The scope of lending is a fiscal choice disguised as a security imperative. The OSC’s mandate extends to any company whose business is “considered important to national security” — a standard broad enough to encompass mining, refining, and critical-minerals processing alongside munitions and rocket motors. The office has offered $500 million to Phoenix Tailings and $725 million to Energy Fuels. The Pentagon’s separate Economic Defense Unit has taken equity stakes in MP Materials and L3Harris’s missile business. Equity investments in publicly traded companies, made with taxpayer capital, managed by revolving-door professionals, using what the administration calls a “Wall Street playbook” — this is industrial policy. Calling it defense lending does not change what the balance sheet records.
The “Wall Street playbook” phrase does work the numbers do not. It frames the operation as modernization — private-sector expertise applied to a slow-moving bureaucracy. The expertise is real.
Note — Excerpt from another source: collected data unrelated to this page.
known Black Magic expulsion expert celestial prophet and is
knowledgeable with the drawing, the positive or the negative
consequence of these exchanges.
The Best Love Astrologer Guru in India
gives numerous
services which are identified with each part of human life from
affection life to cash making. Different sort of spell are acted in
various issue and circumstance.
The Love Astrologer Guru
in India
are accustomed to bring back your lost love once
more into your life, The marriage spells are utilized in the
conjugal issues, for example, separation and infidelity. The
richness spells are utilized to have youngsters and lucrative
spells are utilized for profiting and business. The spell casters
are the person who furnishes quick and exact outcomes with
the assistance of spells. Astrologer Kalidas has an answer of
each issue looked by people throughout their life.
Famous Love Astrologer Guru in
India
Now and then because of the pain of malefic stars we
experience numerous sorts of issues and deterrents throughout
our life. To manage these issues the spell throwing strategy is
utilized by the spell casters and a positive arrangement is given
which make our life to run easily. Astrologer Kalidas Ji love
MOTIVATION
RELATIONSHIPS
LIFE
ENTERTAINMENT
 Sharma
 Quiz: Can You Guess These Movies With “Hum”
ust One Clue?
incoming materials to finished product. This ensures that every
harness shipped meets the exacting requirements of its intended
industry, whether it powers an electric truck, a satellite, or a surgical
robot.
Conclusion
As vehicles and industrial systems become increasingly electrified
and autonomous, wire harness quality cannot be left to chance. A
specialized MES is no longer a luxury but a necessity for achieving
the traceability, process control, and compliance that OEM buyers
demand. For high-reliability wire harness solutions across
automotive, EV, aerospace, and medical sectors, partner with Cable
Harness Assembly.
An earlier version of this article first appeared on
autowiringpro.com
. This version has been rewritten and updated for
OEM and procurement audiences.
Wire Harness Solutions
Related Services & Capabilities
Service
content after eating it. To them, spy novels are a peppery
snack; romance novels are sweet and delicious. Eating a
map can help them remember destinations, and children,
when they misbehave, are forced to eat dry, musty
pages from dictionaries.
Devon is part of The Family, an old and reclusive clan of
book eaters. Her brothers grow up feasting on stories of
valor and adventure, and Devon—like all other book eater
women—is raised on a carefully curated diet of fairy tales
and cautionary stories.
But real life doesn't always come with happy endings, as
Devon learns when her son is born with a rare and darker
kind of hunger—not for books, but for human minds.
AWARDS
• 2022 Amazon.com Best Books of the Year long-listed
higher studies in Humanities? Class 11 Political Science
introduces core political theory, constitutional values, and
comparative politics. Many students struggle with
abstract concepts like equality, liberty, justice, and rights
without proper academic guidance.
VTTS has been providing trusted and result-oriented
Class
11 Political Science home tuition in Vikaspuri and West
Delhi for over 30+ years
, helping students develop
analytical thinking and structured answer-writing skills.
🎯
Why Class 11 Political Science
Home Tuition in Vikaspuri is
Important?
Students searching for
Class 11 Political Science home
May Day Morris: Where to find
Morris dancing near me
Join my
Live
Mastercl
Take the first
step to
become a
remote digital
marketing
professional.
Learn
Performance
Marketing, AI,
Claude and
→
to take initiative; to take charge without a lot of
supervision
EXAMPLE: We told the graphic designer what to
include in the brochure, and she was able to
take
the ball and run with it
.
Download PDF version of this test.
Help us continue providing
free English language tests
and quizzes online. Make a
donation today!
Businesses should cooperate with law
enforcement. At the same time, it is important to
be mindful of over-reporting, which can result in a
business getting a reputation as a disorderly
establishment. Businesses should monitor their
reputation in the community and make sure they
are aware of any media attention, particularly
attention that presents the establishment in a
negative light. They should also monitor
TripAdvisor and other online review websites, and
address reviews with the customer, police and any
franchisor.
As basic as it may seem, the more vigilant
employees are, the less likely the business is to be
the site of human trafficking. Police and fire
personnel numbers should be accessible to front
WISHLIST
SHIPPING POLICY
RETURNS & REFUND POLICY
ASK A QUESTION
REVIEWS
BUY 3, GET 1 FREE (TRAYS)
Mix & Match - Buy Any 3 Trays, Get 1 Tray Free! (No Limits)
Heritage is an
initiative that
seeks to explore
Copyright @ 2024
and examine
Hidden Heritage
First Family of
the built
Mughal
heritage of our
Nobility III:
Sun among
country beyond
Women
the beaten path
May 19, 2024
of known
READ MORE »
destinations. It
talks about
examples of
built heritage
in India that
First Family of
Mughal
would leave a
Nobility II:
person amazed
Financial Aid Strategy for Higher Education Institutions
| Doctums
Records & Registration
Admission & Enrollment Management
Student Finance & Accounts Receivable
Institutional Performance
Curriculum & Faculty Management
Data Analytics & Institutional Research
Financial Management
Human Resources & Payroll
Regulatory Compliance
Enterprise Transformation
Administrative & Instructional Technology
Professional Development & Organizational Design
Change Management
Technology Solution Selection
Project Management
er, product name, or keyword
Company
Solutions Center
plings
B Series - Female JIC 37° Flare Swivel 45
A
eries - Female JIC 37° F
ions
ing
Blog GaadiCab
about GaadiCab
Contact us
But the framing omits the structural feature that makes Wall Street a Wall Street: the people who structure the deals capture the upside and socialize the downside. In private equity, the general partner earns management fees and carried interest while limited partners bear the loss. At the OSC, the dealmakers earn $400,000 in federal salary while the taxpayer bears the downside. The alignment is structurally identical. The limited partner is the public.
A defense lending office operating at this scale with standard federal compensation, transparent deal-term disclosure, GAO audit authority, and full Congressional authorization would be a different institution. It would still need transactional expertise; it would obtain that expertise at the pay scales every other federal lending institution manages. The choice to create a parallel salary structure, recruit through Heidrick & Struggles rather than USAJobs, and staff the operation with alumni of the firms whose sectors it funds is a choice about whose interests the office serves. It is not a choice complexity demanded.
The score is the score. The revolving door does not become public service because the office it spins through has “Strategic Capital” on the door.